Below are summaries of interesting business responses to COVID-19 in recent days:
- Honeywell partnered with Atrium Health, Tepper Sports & Entertainment and the State of North Carolina to create a mass vaccination site at Bank of America Stadium, home of the Carolina Panthers and Charlotte Football Club. Together, the public-private partnership aims to pursue a goal of delivering 1 million doses of COVID-19 vaccine by July 4, 2021
- In a letter sent on February 5 to President Joe Biden, Commissioner Roger Goodell said the NFL will make the remaining of the league’s 30 stadiums available as COVID-19 vaccination sites, joining the seven facilities already administering the vaccine. Many of the stadiums should be able to get vaccination efforts moving quickly because of previous offers to use stadiums as virus testing centers and election sites. The seven clubs already using their stadiums as vaccine sites are the Arizona Cardinals, Atlanta Falcons, Baltimore Ravens, Carolina Panthers, Houston Texans, Miami Dolphins and New England Patriots.
INSIGHTS & INTEL
- A small portion of Americans — about 11% — have received one or two shots of the vaccine to date. Some people who have received the first shot are finding themselves in limbo about receiving their second shot, especially in states that have yet to distribute vaccines widely across their population. Each state has set its own rules and priorities for vaccinations.
- The pandemic has created waves of exhaustion, fear, hope, uncertainty and fatigue. Now the vaccine rollout is causing similar emotions. People are scrolling through perpetually crashing vaccination websites, driving long distances in winter weather, lining up at grocery stores or pharmacies for hours on end hoping to get a leftover shot, or racing to hospitals amid rumors of extra doses.
- The stakes are high. Debates over masks, indoor eating, testing availability and school re-openings all now center around a single axis: the lagging rollout of the vaccine. Dr. Anthony S. Fauci, the nation’s top infectious disease expert, says about 75% of the population would need to acquire resistance to the coronavirus, either through infection or vaccination, in order to achieve herd immunity. But President Biden says achieving herd immunity by the summer will be “very difficult.”

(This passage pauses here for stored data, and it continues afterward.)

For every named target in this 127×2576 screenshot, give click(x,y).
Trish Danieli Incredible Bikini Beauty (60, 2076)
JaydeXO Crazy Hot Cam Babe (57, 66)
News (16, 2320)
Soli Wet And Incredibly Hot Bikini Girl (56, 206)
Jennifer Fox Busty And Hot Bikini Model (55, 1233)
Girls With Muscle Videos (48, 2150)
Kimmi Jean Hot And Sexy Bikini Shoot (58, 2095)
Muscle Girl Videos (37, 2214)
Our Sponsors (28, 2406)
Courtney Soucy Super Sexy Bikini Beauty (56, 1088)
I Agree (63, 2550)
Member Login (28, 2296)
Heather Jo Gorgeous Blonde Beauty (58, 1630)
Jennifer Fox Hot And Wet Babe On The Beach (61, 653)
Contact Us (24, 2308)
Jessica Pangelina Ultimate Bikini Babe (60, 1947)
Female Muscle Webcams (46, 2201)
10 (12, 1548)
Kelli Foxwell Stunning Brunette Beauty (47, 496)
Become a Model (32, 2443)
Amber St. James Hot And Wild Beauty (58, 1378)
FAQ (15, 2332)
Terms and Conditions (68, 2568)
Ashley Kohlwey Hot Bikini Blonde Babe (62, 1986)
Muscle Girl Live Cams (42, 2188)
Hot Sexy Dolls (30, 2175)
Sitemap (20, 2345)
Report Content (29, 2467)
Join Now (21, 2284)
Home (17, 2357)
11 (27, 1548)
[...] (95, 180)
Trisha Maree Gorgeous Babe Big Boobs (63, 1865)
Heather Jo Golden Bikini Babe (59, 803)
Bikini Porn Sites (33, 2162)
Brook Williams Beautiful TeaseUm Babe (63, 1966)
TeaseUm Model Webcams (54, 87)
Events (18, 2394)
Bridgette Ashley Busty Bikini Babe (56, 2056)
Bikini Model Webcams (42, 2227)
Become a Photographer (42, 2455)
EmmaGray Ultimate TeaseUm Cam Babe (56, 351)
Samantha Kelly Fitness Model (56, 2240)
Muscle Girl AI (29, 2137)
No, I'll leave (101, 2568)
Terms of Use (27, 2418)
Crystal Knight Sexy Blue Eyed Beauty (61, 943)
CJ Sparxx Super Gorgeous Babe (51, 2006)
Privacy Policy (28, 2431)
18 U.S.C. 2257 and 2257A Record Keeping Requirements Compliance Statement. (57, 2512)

- Virtual Programming: New virtual events from Forbes, FT, Axios and Washington Post will cover a variety of topics, including advancing equity, the impact of digitalization on society, transforming communication, and how the past shapes our understanding of where we are today during Black History Month.

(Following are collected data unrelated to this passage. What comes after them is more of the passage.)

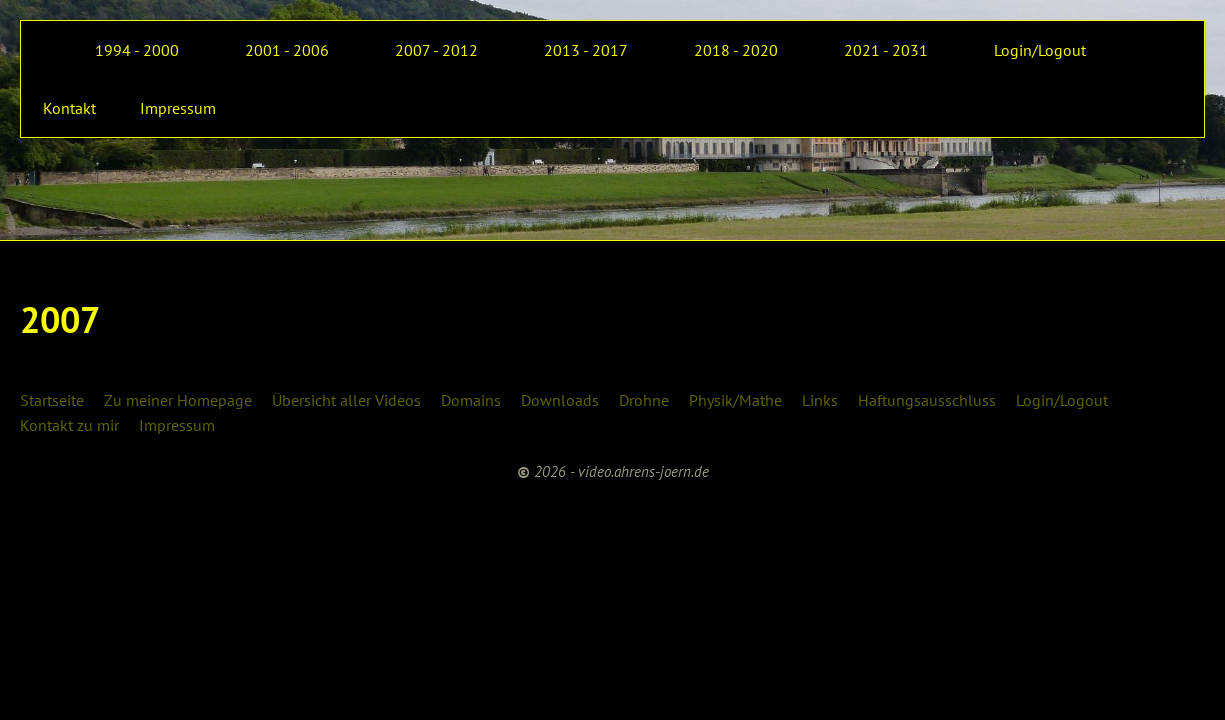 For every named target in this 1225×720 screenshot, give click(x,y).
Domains (471, 400)
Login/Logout (1062, 400)
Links (820, 400)
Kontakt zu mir (69, 425)
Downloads (560, 400)
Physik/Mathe (735, 400)
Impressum (177, 425)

- Australian Open: The year’s first Grand Slam is being held despite an earlier suspension of play where hundreds of players and officials were tested for COVID-19, after the first locally acquired infection in 28 days was detected. The event will allow 50% attendance, with mandatory mask-wearing and social distancing.
- Summerfest: The Milwaukee-based three-weekend music festival will be postponed from its original June/July dates to September 2-4, 9-11 and 16-18.